In an age when a growing number of students take online courses both for credit and to achieve full-time enrollment status, the National Collegiate Athletic Association does not extend this same standard to Division I athletes. Now, two proposals that the division’s Legislative Council will consider next month could change this quirk of athletic eligibility, letting athletes count online courses taken both at their institution and other institutions to meet their required minimum of 12 credit hours per semester.
Currently, a Division I athlete can use a combination of courses taken both at his or her institution and “extension courses” taken at another institution during the same time period to meet minimum enrollment standards. These external courses may only be counted if the athlete’s institution considers enrollment in them acceptable for all of its students. Correspondence courses, however, are not currently accepted to meet this minimum requirement. As written, NCAA bylaws make no mention of online or other “non-traditional courses,” so athletes may not use them to meet this requirement.
The two proposals before the Legislative Council would define these courses as “distance-learning, correspondence, extension, Internet courses, independent study or any other course or credit that is not earned in a typical face-to-face classroom environment with regular contact hours between the instructor and the student.” The first of these would allow “non-traditional courses” taken at an athlete’s institution to help meet the full-time enrollment requirement for athletic competition. The second would take that standard one step further by counting “non-traditional courses” taken at another four-year institution. Both establish minimum standards that must be in place for these courses to count toward full-time enrollment, noting that these courses must be treated, administratively, in a fashion equivalent to traditional face-to-face courses and with the same academic standards.
Carolyn Callahan, chair of the NCAA Academics/Eligibility/Compliance Cabinet that referred the proposals to the Legislative Council and education professor at the University of Virginia, said the language of the bylaws needed to be updated to accommodate new methods of course delivery. The bylaws that currently allow athletes to use “extension courses” -- a kind of non-traditional course -- to meet his or her minimum enrollment standard are simply being amended to incorporate methods such as online delivery, Callahan said.
She said she views the incorporation of these courses into the NCAA’s requirements as an issue of equitable treatment for athletes. Still, her cabinet’s sponsorship of these two proposals was not without some debate and concern.
Callahan said that many members of the panel expressed concerns about institutional control and academic trust in the ever-changing world of postsecondary education.

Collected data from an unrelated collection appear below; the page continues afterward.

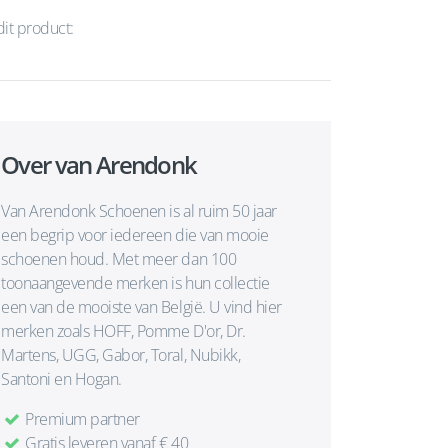
dit product:
Over van Arendonk
Van Arendonk Schoenen is al ruim 50 jaar
een begrip voor iedereen die van mooie
schoenen houd. Met meer dan 100
toonaangevende merken is hun collectie
een van de mooiste van België. U vind hier
merken zoals HOFF, Pomme D'or, Dr.
Martens, UGG, Gabor, Toral, Nubikk,
Santoni en Hogan.
Premium partner
Gratis leveren vanaf € 40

The official rationale stated in the cabinet’s sponsorship of the proposals notes the importance of respecting institutional discretion, authority and integrity in the handling of “non-traditional courses.” Academic fraud can arise in any setting, Callahan said, and that possibility should not invalidate the use of online courses. When accepting transfer credit, she added, institutions are typically unable to tell when a course has been taken online. If one institution accepts and trusts credits from another under normal circumstances, she said, it will do the same under these circumstances -- when athletes take non-traditional courses.
“There are times when I’m uneasy about online courses,” Callahan said. “If people have had bad experiences, then they’ll likely be opposed to them. Still, I worry that we always assume people are doing bad things. Certainly, people do, and there are some people trying to scam the system. I understand the potential for fraud, but we simply can’t control that. We have to trust that the institution will be in control.”
In the near future, Callahan said, she anticipates that the NCAA will require institutions to show some oversight of their use of online and other “non-traditional courses” for recertification. These potential changes to the eligibility requirement, she argued, are just recognition of these new methods of learning.
The National Association of Academic Advisors for Athletics submitted comments from its members regarding these proposals, which do not represent an official position but are designed to help shape the discussion by Division I Legislative Council. The group’s comments support the proposal for the acceptance of non-traditional courses from an athlete’s home institution for minimum enrollment requirements but not the proposal to accept their use from other four-year institutions.
Danez M. Marrable, chair of the group’s Legislative Services Committee and associate athletics director for student services at the University of Alabama Birmingham, said the panel's members simply needed more information about this second piece of legislation. While there were some concerns expressed about the possibility of academic fraud, she said, this is always the case when an institution cannot have direct oversight of another institution’s course. Ultimately, she said, the group supports treating athletes equitably in the acceptance of academic credit.
The organization will offer an official stance and further review this proposal and others related to athletic eligibility after the vote of the Division I Legislative Council in November and before the NCAA’s Board of Directors hears the matter in January.